Each column should have an `is_na` column should have a column name of the form `col_name_is_na`, for example `review_scores_rating_is_na`.

In [71]:
from sklearn.impute import SimpleImputer, MissingIndicator
imputer_steps = [([col], SimpleImputer()) for col in cols_with_na]

In [72]:
is_missing_steps = [([col], MissingIndicator(), {'alias': f'{col}_is_na'})
                    for col in cols_with_na]
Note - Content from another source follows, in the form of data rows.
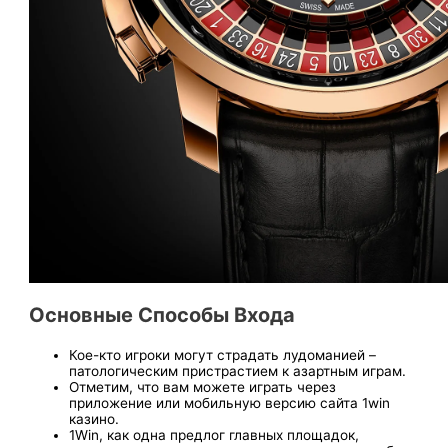
Основные Способы Входа
Кое-кто игроки могут страдать лудоманией –
патологическим пристрастием к азартным играм.
Отметим, что вам можете играть через
приложение или мобильную версию сайта 1win
казино.
1Win, как одна предлог глав͏ных площадок,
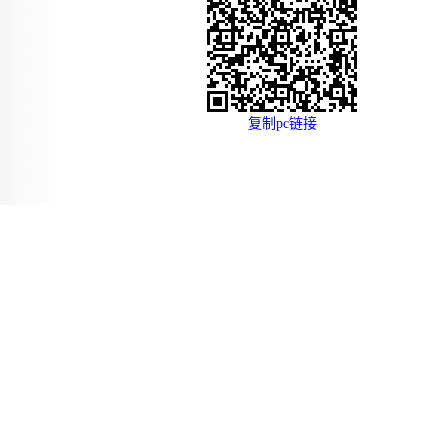
复制pc链接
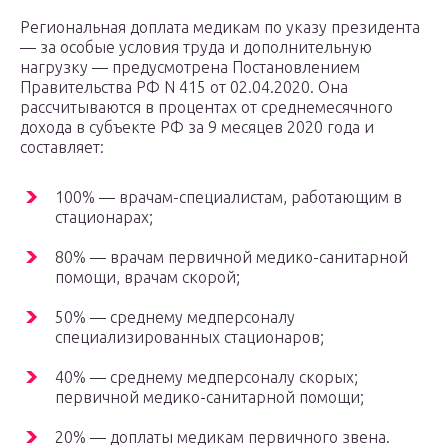
Региональная доплата медикам по указу президента
— за особые условия труда и дополнительную
нагрузку — предусмотрена Постановлением
Правительства РФ N 415 от 02.04.2020. Она
рассчитываются в процентах от среднемесячного
дохода в субъекте РФ за 9 месяцев 2020 года и
составляет:
100% — врачам-специалистам, работающим в
стационарах;
80% — врачам первичной медико-санитарной
помощи, врачам скорой;
50% — среднему медперсоналу
специализированных стационаров;
40% — среднему медперсоналу скорых;
первичной медико-санитарной помощи;
20% — доплаты медикам первичного звена.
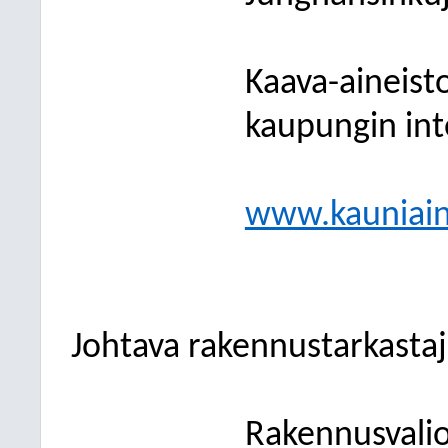
Kaava-aineisto
kaupungin inte
www.kauniain
Johtava rakennustarkasta
Rakennusvali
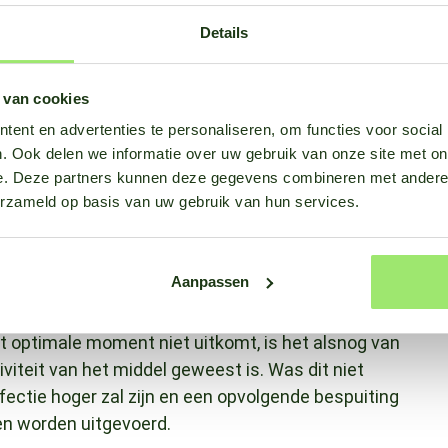
ldMate inzicht in de mate van infectiekans voor
Details
alen van het juiste spuitmoment. De modellen die
d door het interne expert team, door
 van cookies
Nieveen. Onder andere het ziektewaarschuwing
ent en advertenties te personaliseren, om functies voor social
tieve gewasbescherming, doordat men een hoge
. Ook delen we informatie over uw gebruik van onze site met on
komen. Op deze manier kan beter ingespeeld
e. Deze partners kunnen deze gegevens combineren met andere i
ale spuitinterval en de plant gezondheid worden
erzameld op basis van uw gebruik van hun services.
Aanpassen
moment op de dag in te plannen, met de Spuit
er beschermt tegen een infectie door valse
 optimale moment niet uitkomt, is het alsnog van
viteit van het middel geweest is. Was dit niet
ectie hoger zal zijn en een opvolgende bespuiting
en worden uitgevoerd.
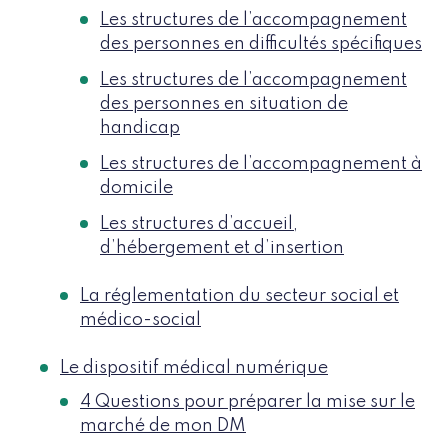
Les structures de l’accompagnement
des personnes en difficultés spécifiques​
Les structures de l’accompagnement
des personnes en situation de
handicap​
Les structures de l’accompagnement à
domicile​
Les structures d’accueil,
d’hébergement et d’insertion​
La réglementation du secteur social et
médico-social
Le dispositif médical numérique
4 Questions pour préparer la mise sur le
marché de mon DM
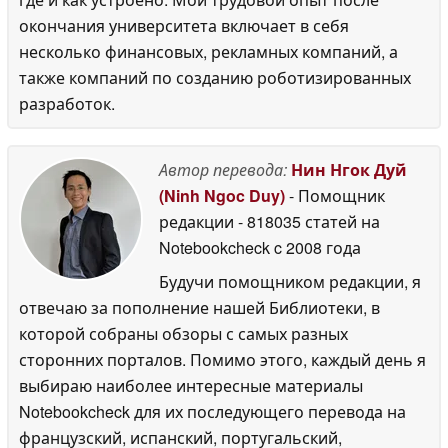
окончания университета включает в себя
несколько финансовых, рекламных компаний, а
также компаний по созданию роботизированных
разработок.
Автор перевода:
Нин Нгок Дуй
(Ninh Ngoc Duy)
- Помощник
редакции
- 818035 статей на
Notebookcheck
c 2008 года
Будучи помощником редакции, я
отвечаю за пополнение нашей Библиотеки, в
которой собраны обзоры с самых разных
сторонних порталов. Помимо этого, каждый день я
выбираю наиболее интересные материалы
Notebookcheck для их последующего перевода на
французский, испанский, португальский,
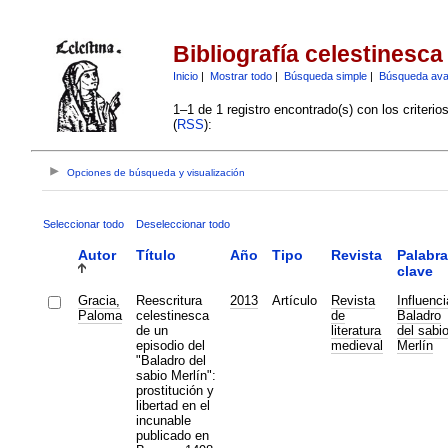
Bibliografía celestinesca
Inicio
|
Mostrar todo
|
Búsqueda simple
|
Búsqueda av
1–1 de 1 registro encontrado(s) con los criteri
(
RSS
):
Opciones de búsqueda y visualización
Seleccionar todo
Deseleccionar todo
Autor
Título
Año
Tipo
Revista
Palabr
clave
Gracia,
Reescritura
2013
Artículo
Revista
Influenci
Paloma
celestinesca
de
Baladro
de un
literatura
del sabi
episodio del
medieval
Merlín
"Baladro del
sabio Merlín":
prostitución y
libertad en el
incunable
publicado en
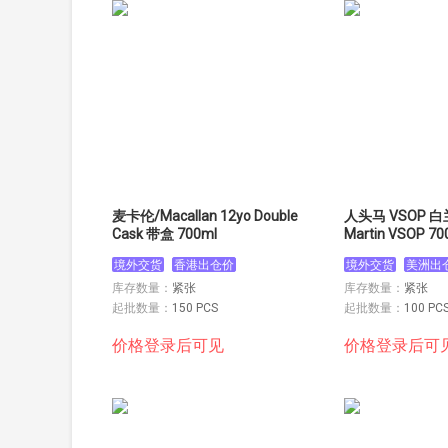
麦卡伦/Macallan 12yo Double
人头马 VSOP 白
Cask 带盒 700ml
Martin VSOP 7
境外交货
香港出仓价
境外交货
美洲出
库存数量：
紧张
库存数量：
紧张
起批数量：
150 PCS
起批数量：
100 PC
价格登录后可见
价格登录后可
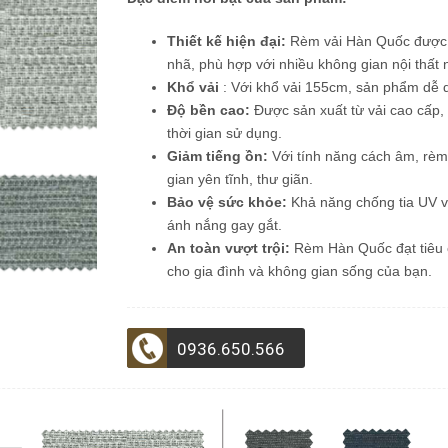
Thiết kế hiện đại:
Rèm vải Hàn Quốc được bi
nhã, phù hợp với nhiều không gian nội thấ
Khổ vải
: Với khổ vải 155cm, sản phẩm dễ 
Độ bền cao:
Được sản xuất từ vải cao cấp
thời gian sử dụng.
Giảm tiếng ồn:
Với tính năng cách âm, rèm
gian yên tĩnh, thư giãn.
Bảo vệ sức khỏe:
Khả năng chống tia UV vư
ánh nắng gay gắt.
An toàn vượt trội:
Rèm Hàn Quốc đạt tiêu c
cho gia đình và không gian sống của bạn.
0936.650.566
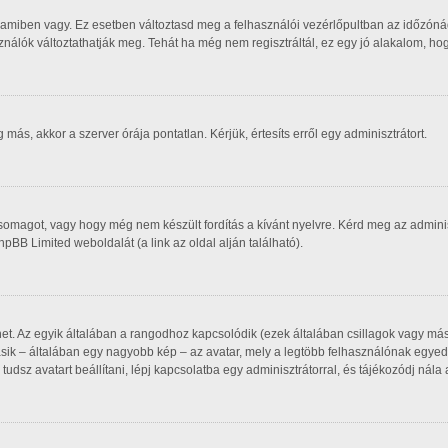
 amiben vagy. Ez esetben változtasd meg a felhasználói vezérlőpultban az időzóná
asználók változtathatják meg. Tehát ha még nem regisztráltál, ez egy jó alakalom, h
ás, akkor a szerver órája pontatlan. Kérjük, értesíts erről egy adminisztrátort.
csomagot, vagy hogy még nem készült fordítás a kívánt nyelvre. Kérd meg az admin
phpBB Limited weboldalát (a link az oldal alján található).
het. Az egyik általában a rangodhoz kapcsolódik (ezek általában csillagok vagy m
sik – általában egy nagyobb kép – az avatar, mely a legtöbb felhasználónak egyedi
udsz avatart beállítani, lépj kapcsolatba egy adminisztrátorral, és tájékozódj nála 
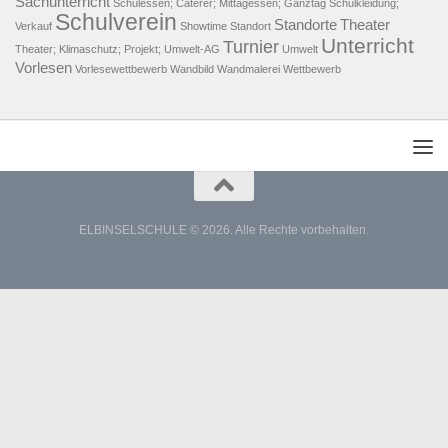
Sachunterricht
Schulessen; Caterer; Mittagessen; Ganztag
Schulkleidung;
Schulverein
Standorte
Theater
Verkauf
Showtime
Standort
Unterricht
Turnier
Theater; Klimaschutz; Projekt; Umwelt-AG
Umwelt
Vorlesen
Vorlesewettbewerb
Wandbild
Wandmalerei
Wettbewerb
ELBINSELSCHULE © 2026. Alle Rechte vorbehalten.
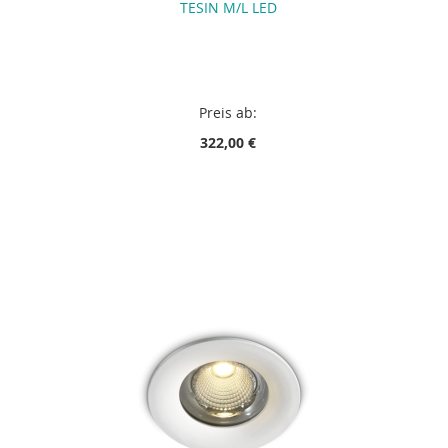
TESIN M/L LED
Preis ab:
322,00 €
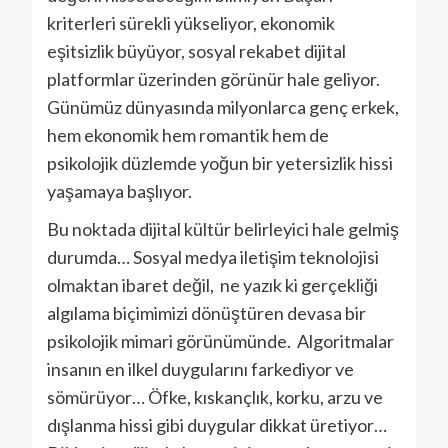
kriterleri sürekli yükseliyor, ekonomik
eşitsizlik büyüyor, sosyal rekabet dijital
platformlar üzerinden görünür hale geliyor.
Günümüz dünyasında milyonlarca genç erkek,
hem ekonomik hem romantik hem de
psikolojik düzlemde yoğun bir yetersizlik hissi
yaşamaya başlıyor.
Bu noktada dijital kültür belirleyici hale gelmiş
durumda… Sosyal medya iletişim teknolojisi
olmaktan ibaret değil, ne yazık ki gerçekliği
algılama biçimimizi dönüştüren devasa bir
psikolojik mimari görünümünde. Algoritmalar
insanın en ilkel duygularını farkediyor ve
sömürüyor… Öfke, kıskançlık, korku, arzu ve
dışlanma hissi gibi duygular dikkat üretiyor…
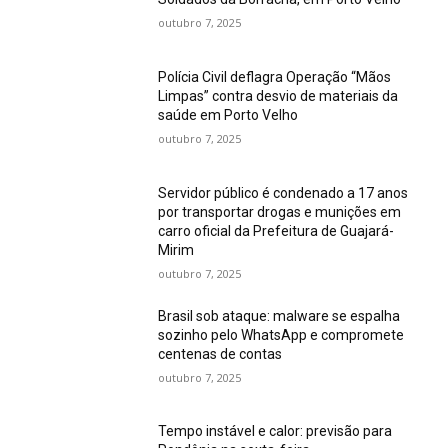
outubro 7, 2025
Polícia Civil deflagra Operação “Mãos
Limpas” contra desvio de materiais da
saúde em Porto Velho
outubro 7, 2025
Servidor público é condenado a 17 anos
por transportar drogas e munições em
carro oficial da Prefeitura de Guajará-
Mirim
outubro 7, 2025
Brasil sob ataque: malware se espalha
sozinho pelo WhatsApp e compromete
centenas de contas
outubro 7, 2025
Tempo instável e calor: previsão para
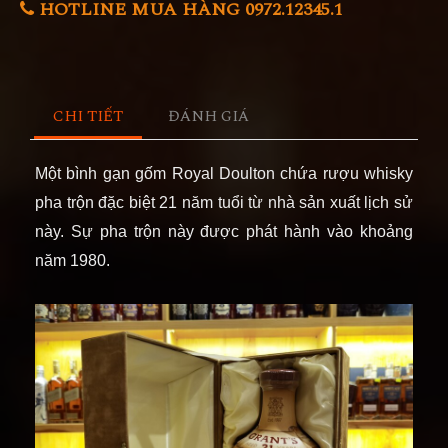
HOTLINE MUA HÀNG 0972.12345.1
CHI TIẾT
ĐÁNH GIÁ
Một bình gạn gốm Royal Doulton chứa rượu whisky
pha trộn đặc biệt 21 năm tuổi từ nhà sản xuất lịch sử
này. Sự pha trộn này được phát hành vào khoảng
năm 1980.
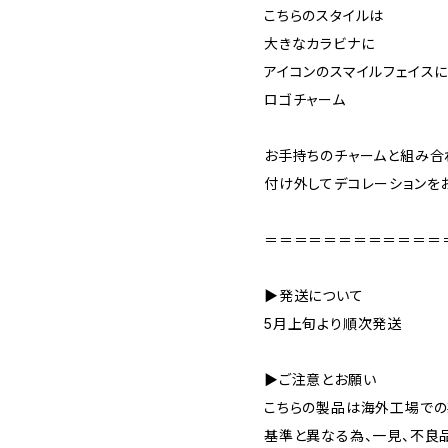
こちらのスタイルは
大きなカラビナに
アイコンのスマイルフェイス
ロゴチャーム
お手持ちのチャームと組み合
付け外してデコレーションを
＝＝＝＝＝＝＝＝＝＝＝＝
▶発送について
5月上旬より順次発送
▶ご注意とお願い
こちらの製品は海外工場での
基準と異なる為、一見、不良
Afterwards, we can combine the steps together.

In [73]:
combined_steps = imputer_steps + is_missing_steps

In [74]:
from sklearn_pandas import DataFrameMapper

In [83]:
is_null_mapper = DataFrameMapper(combined_steps, df_out = True)

In [84]:
dt_transformed_df = is_null_mapper.fit_transform(replaced_dt_df)

In [85]:
dt_transformed_df[:2]

Unnamed: 0,host_response_rate,security_deposit,cleaning_fee,host_listings_count,host_total_listings_count,bathrooms,bedrooms,beds,square_feet,review_scores_rating,...,first_reviewWeek_is_na,first_reviewDay_is_na,first_reviewDayofweek_is_na,first_reviewDayofyear_is_na,last_reviewYear_is_na,last_reviewMonth_is_na,last_reviewWeek_is_na,last_reviewDay_is_na,last_reviewDayofweek_is_na,last_reviewDayofyear_is_na
0,96.0,200.0,30.0,4.0,4.0,1.0,1.0,2.0,465.872727,93.0,...,False,False,False,False,False,False,False,False,False,False
1,91.418246,0.0,0.0,1.0,1.0,1.0,1.0,1.0,465.872727,100.0,...,False,False,False,False,False,False,False,False,False,False


After calling our mapper, we should not have any columns with missing values.

In [77]:
dt_transformed_df.isna().any(axis = 0).any()

False

Then we can drop our original columns with na values.  And replace them with our columns from the mapper.

In [78]:
df_with_is_na = replaced_dt_df.drop(columns = cols_with_na)

In [79]:
dt_transformed_df[df_with_is_na.columns] = df_with_is_na

In [80]:
df_with_is_na.isna().any().any()

False

In [81]:
dt_transformed_df.to_csv('cleaned_listings.csv')

### Summary

In this lesson we finished coercing our data.  We did so by both converting our datetime columns and by  removing our null values.  For the datetime columns, we selected our datetime columns and then looped through them, using our `add_datepart` function.  For the columns with na values, we used a DataFrameMapper to both impute the missing values, and add a corresponding `is_na` column.